## [What the exercise asks]
Locate the line that contains "丸山正吾 (211, 224)". Retype it and every line after it to the end of the records, exactly, but not the pictures.

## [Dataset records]
##########

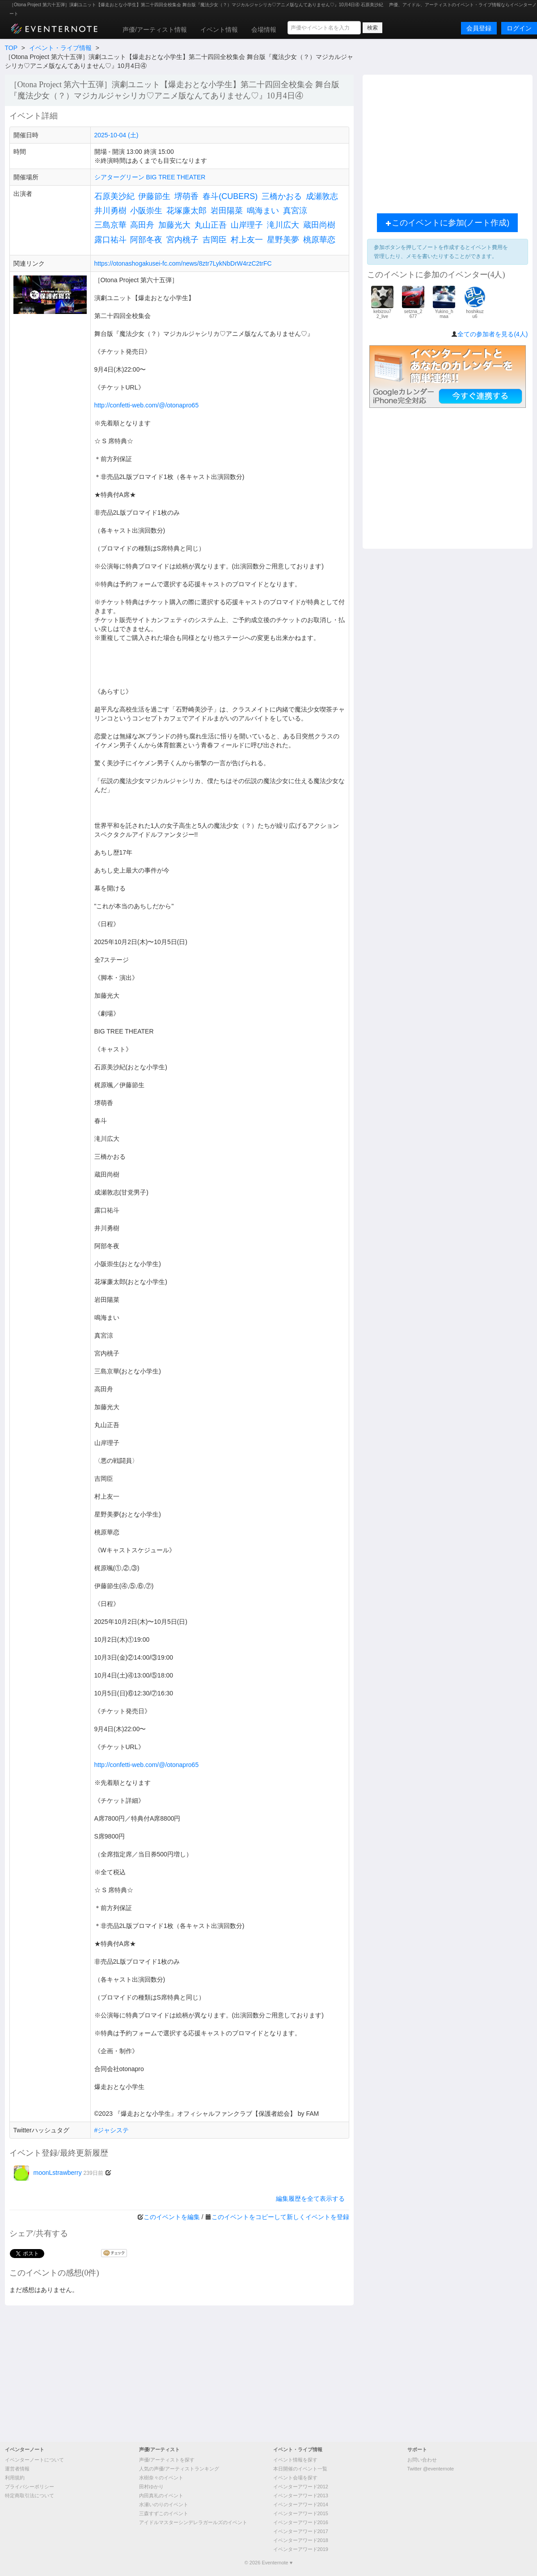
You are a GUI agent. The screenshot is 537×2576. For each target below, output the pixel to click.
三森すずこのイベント (163, 2513)
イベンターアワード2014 (300, 2504)
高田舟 (142, 224)
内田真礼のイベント (161, 2495)
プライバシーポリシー (29, 2486)
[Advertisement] (447, 141)
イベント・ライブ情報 (60, 47)
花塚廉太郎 (186, 210)
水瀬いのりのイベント (163, 2504)
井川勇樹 (110, 210)
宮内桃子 (182, 239)
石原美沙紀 (114, 196)
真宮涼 (295, 210)
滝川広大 (283, 224)
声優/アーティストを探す (167, 2459)
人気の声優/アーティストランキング (179, 2468)
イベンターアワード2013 (300, 2495)
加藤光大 (174, 224)
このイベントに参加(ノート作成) (447, 222)
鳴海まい (263, 210)
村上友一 (247, 239)
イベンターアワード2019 (300, 2549)
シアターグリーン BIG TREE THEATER (150, 177)
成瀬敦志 (322, 196)
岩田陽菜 (227, 210)
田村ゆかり (151, 2486)
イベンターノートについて (34, 2459)
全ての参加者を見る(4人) (492, 334)
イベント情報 (219, 29)
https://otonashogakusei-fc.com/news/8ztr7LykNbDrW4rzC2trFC (183, 263)
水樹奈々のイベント (161, 2477)
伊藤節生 (154, 196)
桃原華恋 (319, 239)
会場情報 (263, 29)
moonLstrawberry (58, 2172)
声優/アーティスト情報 (155, 29)
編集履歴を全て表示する (310, 2198)
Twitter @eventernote (430, 2468)
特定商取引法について (29, 2495)
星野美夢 (283, 239)
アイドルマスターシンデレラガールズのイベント (193, 2522)
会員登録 (478, 28)
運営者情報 (17, 2468)
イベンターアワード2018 (300, 2540)
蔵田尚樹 (319, 224)
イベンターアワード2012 (300, 2486)
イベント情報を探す (295, 2459)
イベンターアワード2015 (300, 2513)
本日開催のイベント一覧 (300, 2468)
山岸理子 (247, 224)
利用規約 (15, 2477)
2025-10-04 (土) (116, 135)
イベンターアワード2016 (300, 2522)
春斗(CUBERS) (230, 196)
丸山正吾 (211, 224)
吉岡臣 (215, 239)
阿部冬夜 (146, 239)
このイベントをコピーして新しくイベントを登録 (280, 2216)
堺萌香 (186, 196)
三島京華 (110, 224)
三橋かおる (282, 196)
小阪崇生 (146, 210)
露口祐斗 (110, 239)
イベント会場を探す (295, 2477)
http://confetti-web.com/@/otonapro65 (146, 405)
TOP (11, 47)
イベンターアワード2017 (300, 2531)
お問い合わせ (422, 2459)
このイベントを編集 (172, 2216)
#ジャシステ (111, 2130)
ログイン (519, 28)
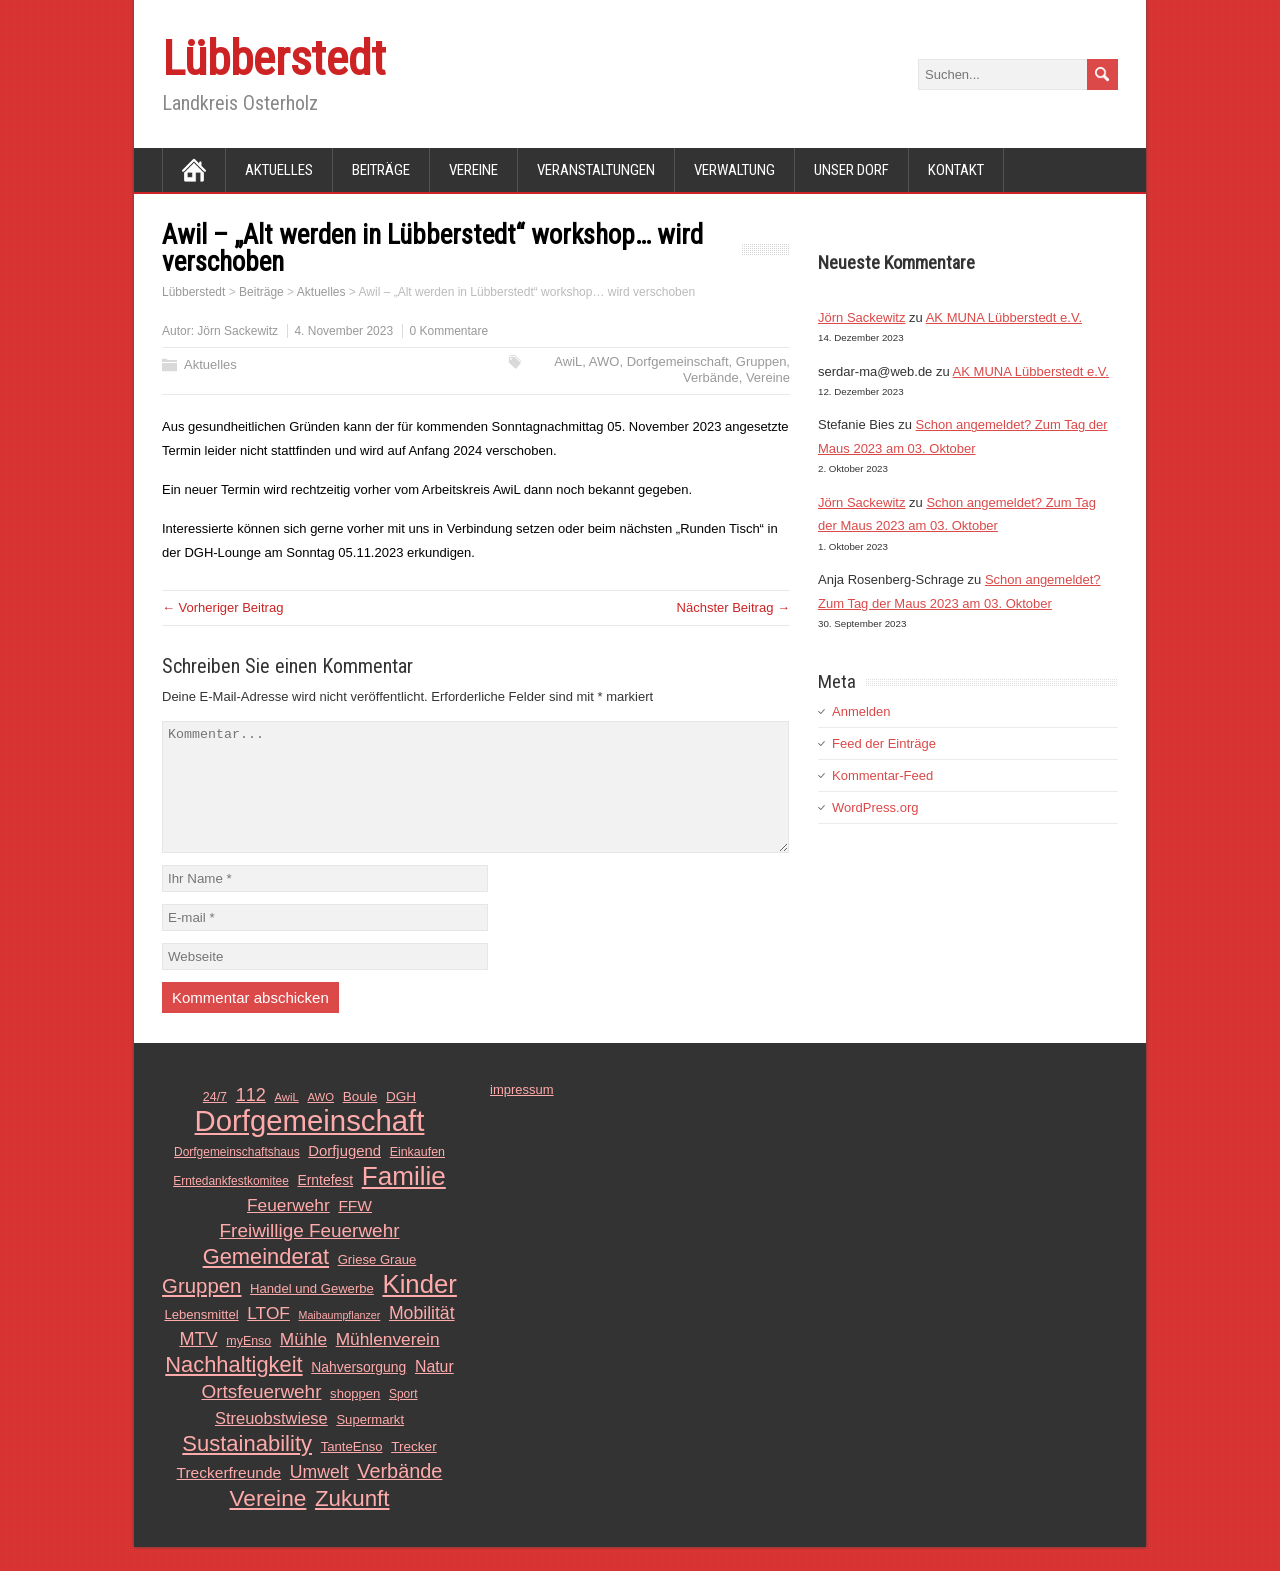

##########

## [Answer to this task]
丸山正吾 (211, 224)
吉岡臣 (215, 239)
阿部冬夜 (146, 239)
このイベントをコピーして新しくイベントを登録 (280, 2216)
堺萌香 (186, 196)
三島京華 (110, 224)
三橋かおる (282, 196)
小阪崇生 (146, 210)
露口祐斗 (110, 239)
イベント会場を探す (295, 2477)
http://confetti-web.com/@/otonapro65 (146, 405)
TOP (11, 47)
イベンターアワード2017 (300, 2531)
お問い合わせ (422, 2459)
このイベントを編集 (172, 2216)
#ジャシステ (111, 2130)
ログイン (519, 28)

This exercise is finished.